In other words, centralization doesn’t have to be “evil” – if it’s fungible rather than managed.
Addressing the lack of “visibility” in blockchain and DeFi
Right now, some see the two biggest pain points facing DeFi and blockchain technology as visibility and automation.
“It’s still hard to understand what’s going on on the blockchain,” said Manlio Polttonieri, co-founder and CTO of HAL to Be.[In]ETHDenver’s cryptocurrency.
“It’s hard to see what kind of operations are happening because you’re refreshing most of the time — whether it’s an ether scan or your various dashboards to see if your NFTs have arrived or been transferred correctly. You have to be online a lot It takes roaming to understand what’s going on, and it’s very inefficient.”
HAL.XYZ is America’s digital asset management tool for developers, protocols and companies to query, trigger, monitor and automate blockchain data. In short, think of Web3’s modernized version of IFTTT.
Back in January, HAL raised $3 million in a seed round from CoinFund, Eden Block, Animoca Brands, and participation from Piquet Ventures, Hashkey Capital, imTokenVentures, SkyVision, Wintermute, and Bitcoin.com, among others.

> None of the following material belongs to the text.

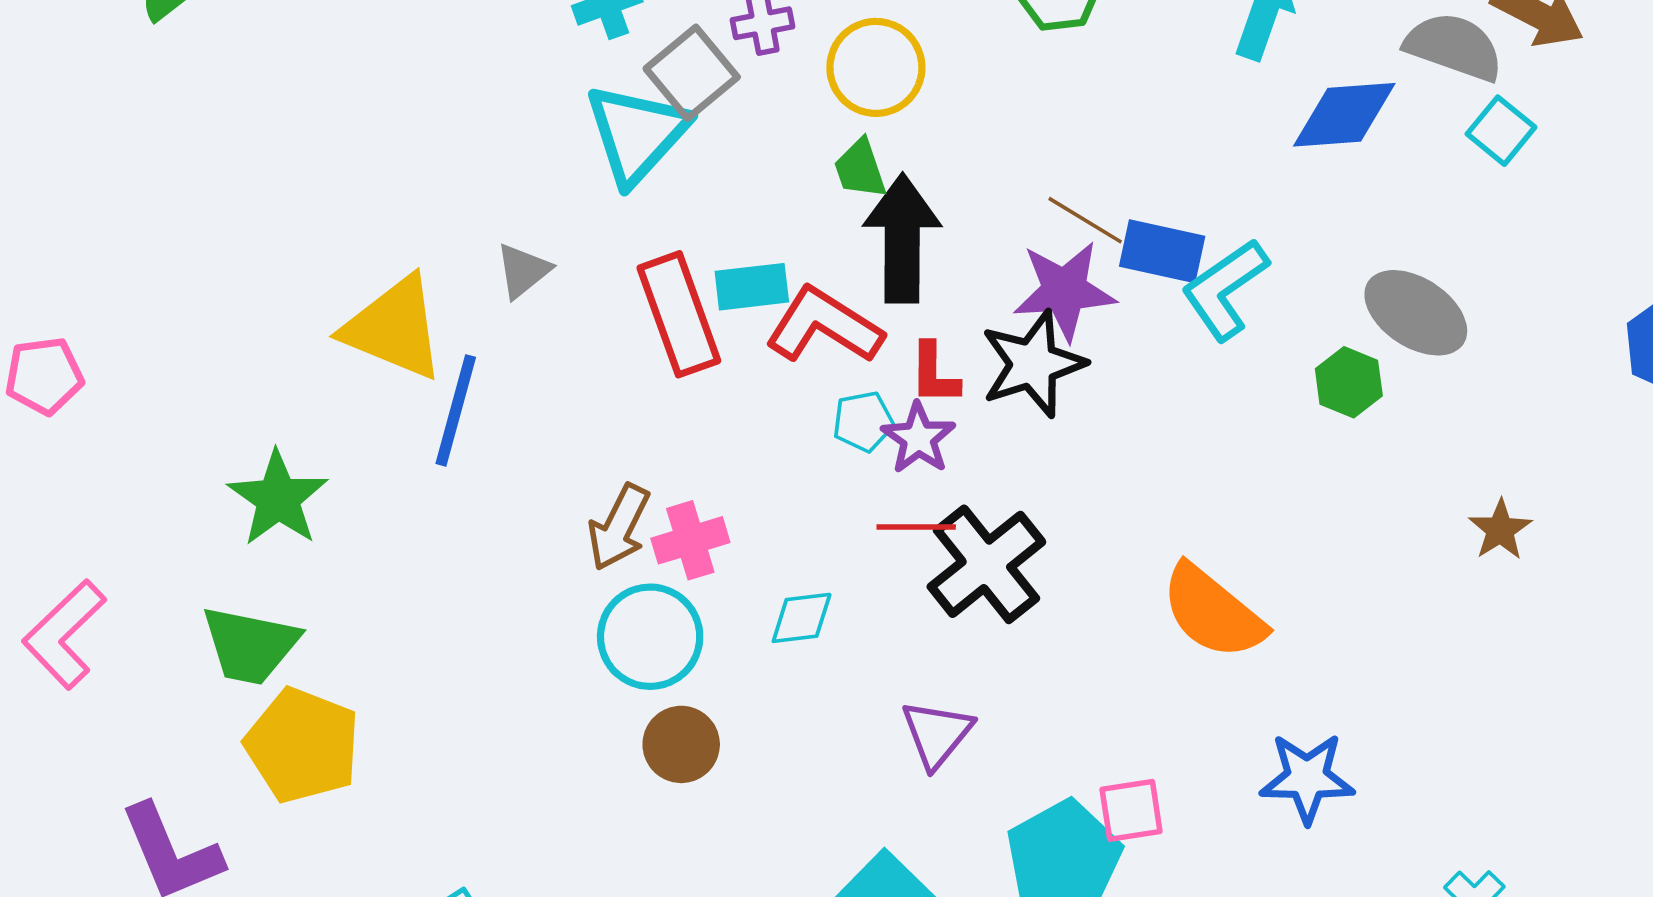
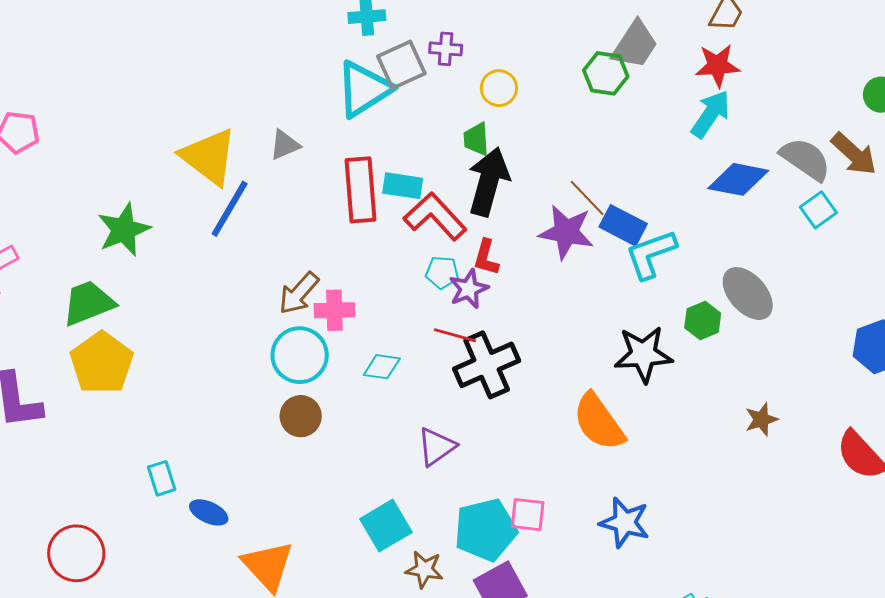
yellow circle: (876, 67) -> (499, 88), size x0.7
black star: (1033, 364) -> (643, 354), moved
green trapezoid: (250, 645) -> (88, 303), turned 132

HAL’s mission is to automate and query blockchain data by helping anyone (not just developers and coders) – from Ethereum, Binance Smart Chain, Avalanche, and Polygon to monitor and trigger Twitter, Telegram , Discord, Slack, and more.
Currently, the company has more than 40 APIs to integrate with “recipes,” and the company says that by automating simple updates, any project can consult the HAL to resolve time-consuming processes.

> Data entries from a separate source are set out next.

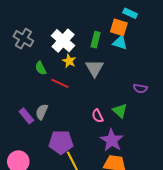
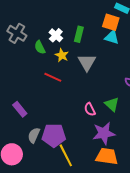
green rectangle: (96, 40) -> (79, 34), moved
white cross: (63, 41) -> (56, 35), size x0.6
green semicircle: (41, 68) -> (40, 47), moved
gray semicircle: (42, 112) -> (34, 135), moved
purple star: (112, 140) -> (104, 133), turned 30

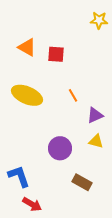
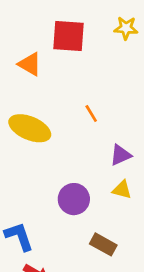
red square: (56, 54) -> (69, 36), moved, size x1.5
orange line: (73, 95) -> (91, 114), moved

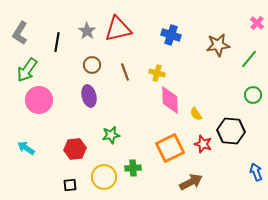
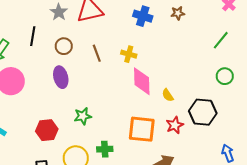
black line: (57, 42) -> (33, 36), moved
brown star: (218, 45) -> (178, 13), moved, size x0.6
red star: (203, 144) -> (175, 125), turned 30
orange square: (170, 148) -> (142, 129), turned 32

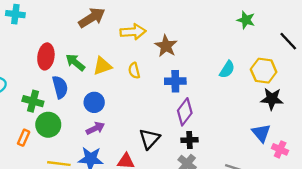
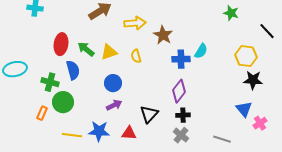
cyan semicircle: (227, 69) -> (201, 51), moved
blue cross: (175, 81) -> (181, 59), moved
blue circle: (94, 102) -> (113, 83), moved
purple arrow: (95, 128) -> (114, 105), moved
pink cross: (280, 149) -> (260, 123), turned 32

Routing DeFi and blockchain “visibility” into workflows
Polttonieri continued the conversation by highlighting what they saw as a bigger problem—automating processes.
A year ago, he said the company rolled out its first prototype to help developers more easily create workflows and automations around common use cases, starting with DeFi. Currently, HAL has shifted its focus to NFTs and the gamer economy.

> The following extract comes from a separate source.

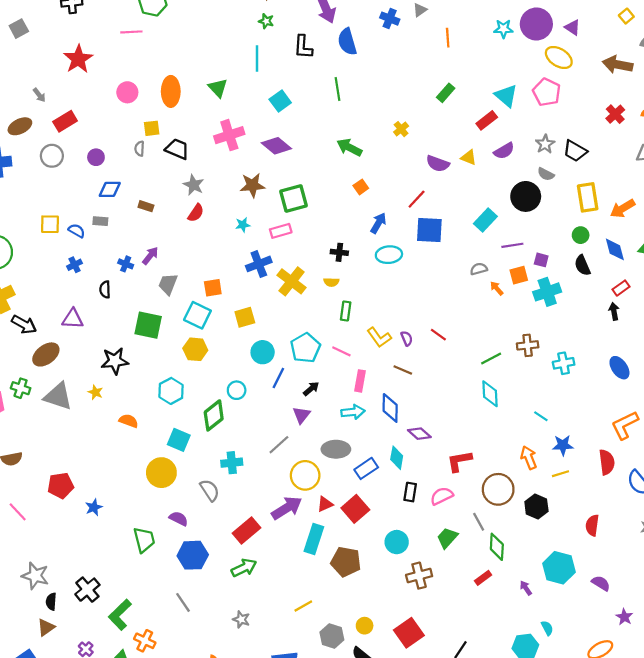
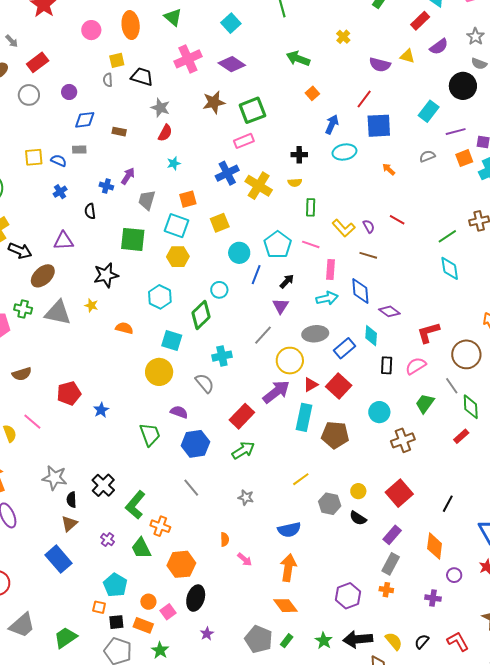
cyan star: (243, 225) -> (174, 163), moved
orange arrow: (497, 288) -> (389, 169), moved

“We realized it was very technical,” Polttonieri said. “We came up with the idea of ’recipes’, which are prepackaged triggers for specific use cases. For example, if you want to track your health factors to prevent liquidation – you can set up a trigger that triggers how you go through different channels ( Email, Twitter, Discord, Telegram, etc.) to create workflows. This automation of on-chain notifications and off-chain actions is critical and has a lot of untapped potential,” he explained.
The CTO described HAL as a kind of “IFTTT” for blockchain, pointing to Oracle and emphasizing its mission to bridge the gap between blockchain and Web2. “You have this connection between Web2, like transferring data to the blockchain; we’re doing the exact opposite. Instead, we’re connecting exactly what’s happening on the blockchain to Web2,” he noted.
In terms of making modern workflows more efficient, HAL says that by creating workflows, it’s able to “deliver notifications into web hooks, which can then power an API, product, or whatever the project needs.”
For developers and builders, conferences like ETHDenver, NFT.NYC, and NFT LA are both the perfect networking opportunity and the ability to interact with other dApps, exchanges, and protocols to improve retention and what may still exist UX features lack some form.
“With Web2, these companies have spent years developing user experiences to help maintain retention and make customers’ lives easier—in the sense that notifications have always been critical,” Polttonieri said.
However, he said that one of the things that was missing from Web3 when we started dabbling was the “notification” aspect.
“You interact with the blockchain from a technical point of view, so you provide things to the blockchain — but the blockchain can’t reach you and tell you what’s going on in it. So our focus is on how to help projects achieve better users Experience. If there’s anything to take away from these meetings, it’s that the user experience will be significantly improved,” he concluded.